I was fine really, my ankle felt weird but it didnt' hurt that much. It swelled up like a balloon, like a golf ball on the side of my ankle, but essentially, it's totally okay. Don't even feel it today.
But it scared me! Like these things can do. One trip, one mistake and I break my ankle and no TOURS EVER FOR THE REST OF MY LIFE! I realize it's not this dramatic, but still.
I also, in some ways, enjoy the forced quietude of hurting oneself not too seriously. I went to dinner with Pretty Erica that same night and I walked there, but I walked slowly, mindfully (I didn't want to trip again) and didn't rush myself, I left plenty of time to walk there, it's just about thinking ahead. I'm always rushing from one to the next these days, a forced quiet time was kind of nice.

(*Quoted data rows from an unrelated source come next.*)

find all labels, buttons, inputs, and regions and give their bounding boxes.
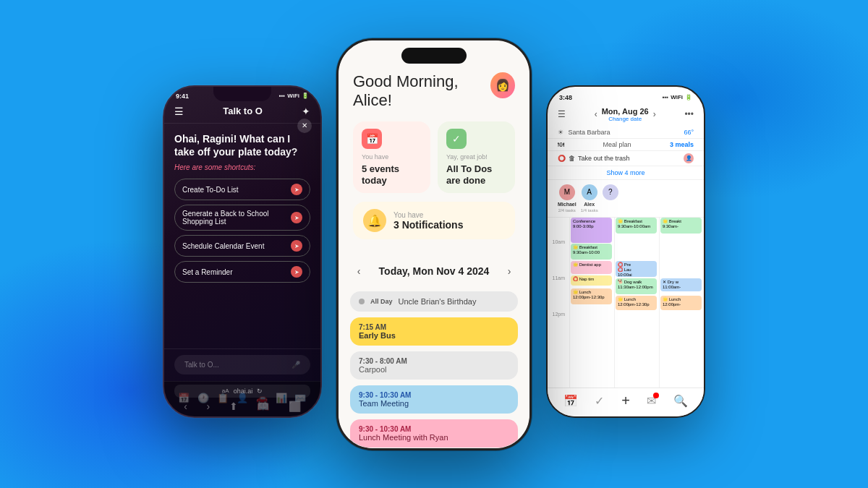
tab-search[interactable]: 🔍 [673,394,688,408]
browser-nav: ‹ › ⬆ 📖 ⬜ [174,401,310,412]
meal-label: Meal plan [603,141,631,148]
shortcut-1[interactable]: Create To-Do List ➤ [174,179,310,200]
event-allday[interactable]: All Day Uncle Brian's Birthday [350,291,518,312]
wifi-icon: WiFi [287,93,299,99]
mail-badge [653,393,659,398]
cal-event-breakfast-1[interactable]: 🌟 Breakfast9:30am-10:00 [571,244,612,260]
event-allday-time: All Day [370,298,393,305]
tab-check[interactable]: ✓ [595,394,604,408]
shortcut-2[interactable]: Generate a Back to School Shopping List … [174,205,310,231]
allday-dot [359,299,365,304]
event-early-bus[interactable]: 7:15 AM Early Bus [350,317,518,346]
event-team-name: Team Meeting [359,399,509,408]
tabs-icon[interactable]: ⬜ [289,401,301,412]
user-avatar: 👩 [490,72,515,98]
cal-event-conference[interactable]: Conference9:00-3:00p [571,218,612,243]
mic-icon[interactable]: 🎤 [292,361,300,369]
event-team-time: 9:30 - 10:30 AM [359,391,509,399]
tab-add[interactable]: + [621,393,630,409]
phone-2-notch [401,48,467,64]
p3-change-date[interactable]: Change date [602,116,649,122]
todos-label-sm: Yay, great job! [446,153,488,160]
cal-event-nap[interactable]: ⭕ Nap tim [571,275,612,286]
bookmarks-icon[interactable]: 📖 [257,401,269,412]
cal-event-dentist[interactable]: 🌟 Dentist app [571,261,612,274]
greeting-text: Good Morning, Alice! [353,72,490,111]
shortcut-4[interactable]: Set a Reminder ➤ [174,261,310,283]
next-arrow[interactable]: › [501,262,518,280]
time-10am: 10am [548,239,568,275]
shortcut-2-label: Generate a Back to School Shopping List [182,210,286,226]
cal-event-lunch-2[interactable]: 🌟 Lunch12:00pm-12:30p [616,296,657,310]
shortcut-3[interactable]: Schedule Calendar Event ➤ [174,235,310,257]
cal-event-lunch-1[interactable]: 🌟 Lunch12:00pm-12:30p [571,288,612,304]
cal-event-lunch-3[interactable]: 🌟 Lunch12:00pm- [660,296,702,310]
alex-tasks: 1/4 tasks [581,208,598,213]
city-name: Santa Barbara [569,129,610,136]
time-11am: 11am [548,275,568,312]
share-icon[interactable]: ⬆ [229,401,238,412]
phone-2-header: Good Morning, Alice! 👩 📅 You have 5 even… [339,40,529,257]
cal-event-dog-walk-1[interactable]: 🐕 Dog walk11:30am-12:00pm [616,278,657,294]
cal-event-pre[interactable]: ⭕ Pre⭕ Lau10:00ai [616,261,657,277]
event-carpool-time: 7:30 - 8:00 AM [359,357,509,365]
p3-battery: 🔋 [685,94,692,100]
p3-next[interactable]: › [653,109,656,119]
date-nav: ‹ Mon, Aug 26 Change date › [595,107,656,122]
p3-prev[interactable]: ‹ [595,109,597,119]
back-button[interactable]: ‹ [184,401,187,412]
chat-input[interactable]: Talk to O... 🎤 [174,355,310,374]
url-display: ohai.ai [234,388,253,395]
cal-event-dry-walk[interactable]: ✕ Dry w11:00am- [660,278,702,291]
close-button[interactable]: ✕ [297,119,312,133]
person-alex[interactable]: A Alex 1/4 tasks [581,184,598,213]
person-unknown[interactable]: ? [603,184,618,213]
p3-menu-icon[interactable]: ☰ [558,109,566,119]
arrow-icon-2: ➤ [291,212,302,223]
notifications-card[interactable]: 🔔 You have 3 Notifications [353,202,515,239]
phone-3-header: ☰ ‹ Mon, Aug 26 Change date › ••• [548,104,704,127]
task-avatar: 👤 [684,153,694,163]
prev-arrow[interactable]: ‹ [350,262,367,280]
event-lunch-meeting[interactable]: 9:30 - 10:30 AM Lunch Meeting with Ryan [350,419,518,448]
cal-event-breakfast-2[interactable]: 🌟 Breakfast9:30am-10:00am [616,218,657,234]
grid-col-1: Conference9:00-3:00p 🌟 Breakfast9:30am-1… [569,218,613,388]
event-lunch-time: 9:30 - 10:30 AM [359,425,509,433]
phones-container: 9:41 ▪▪▪ WiFi 🔋 ☰ Talk to O ✦ ✕ Ohai, Ra… [0,0,868,488]
calendar-nav: ‹ Today, Mon Nov 4 2024 › [350,257,518,286]
add-icon[interactable]: ✦ [302,106,310,117]
events-label-sm: You have [362,153,388,160]
event-team-meeting[interactable]: 9:30 - 10:30 AM Team Meeting [350,385,518,414]
tab-calendar[interactable]: 📅 [563,394,578,408]
michael-avatar: M [559,184,575,200]
event-carpool[interactable]: 7:30 - 8:00 AM Carpool [350,351,518,380]
event-carpool-name: Carpool [359,365,509,374]
browser-bar[interactable]: aA ohai.ai ↻ [174,385,310,398]
events-label-lg: 5 events today [362,163,422,186]
p3-more-icon[interactable]: ••• [684,109,694,119]
forward-button[interactable]: › [206,401,210,412]
unknown-avatar: ? [603,184,618,200]
ai-message: Ohai, Ragini! What can I take off your p… [174,132,310,160]
events-card[interactable]: 📅 You have 5 events today [353,121,430,193]
tab-mail[interactable]: ✉ [647,394,656,408]
refresh-icon[interactable]: ↻ [257,388,263,395]
notif-label-sm: You have [393,211,463,219]
menu-icon[interactable]: ☰ [174,106,184,117]
todos-card-icon: ✓ [446,129,467,149]
person-michael[interactable]: M Michael 2/4 tasks [558,184,576,213]
michael-name: Michael [558,202,576,207]
header-title: Talk to O [223,106,263,116]
grid-columns: Conference9:00-3:00p 🌟 Breakfast9:30am-1… [568,218,704,388]
meal-icon: 🍽 [558,141,564,148]
text-size-icon: aA [222,388,229,394]
cal-event-breakfast-3[interactable]: 🌟 Breakt9:30am- [660,218,702,234]
grid-col-2: 🌟 Breakfast9:30am-10:00am ⭕ Pre⭕ Lau10:0… [614,218,658,388]
phone-3-status: 3:48 ▪▪▪ WiFi 🔋 [548,87,704,104]
show-more[interactable]: Show 4 more [548,166,704,180]
temperature: 66° [684,129,694,136]
task-icon: 🗑 [569,155,575,162]
event-lunch-name: Lunch Meeting with Ryan [359,433,509,442]
todos-card[interactable]: ✓ Yay, great job! All To Dos are done [438,121,515,193]
summary-cards: 📅 You have 5 events today ✓ Yay, great j… [353,121,515,193]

Anyway, I truly believe that's what grace is. It's not an innate thing that one has or does not have, all grace is, is taking the extra few minutes to be mindful, and purposeful, and graceful.
Things are good though, I'm not going to lie, my tours are not full every day (some days I don't even have one...some days...um...more than some days) but that's alright, as long as I keep moving forward....
Sigh.
At least it's nice outside. No complaints. Back on the bike.
For the love of god people, would you get a bike and get on it? I realize not everyone has my sensibilities, but GET A BIKE. It's like heaven. Sure, it can be scary too, but the BIKE, THE BIKE is the greatest invention of all time.
Get on your bike, feel the breeze, be mindful, be graceful, take the time to be purposeful, once the mind strays...anything could happen....like crumpling to the ground in the Cultural Center.
2 comments:
Oh my gosh, that sucks! I'm glad you didn't break anything though.
That's why I don't ice skate anymore, or ski: the fear of hurting myself so I can't work out.
Of course, now maybe I should be afraid of sitting in one place and then getting up? :) (I KID.)
Great post. I'm going to think about Grace today. I need to get a little of that.
Seriously, I've been testing my foot every day since! Just to make sure it's not asleep. heh.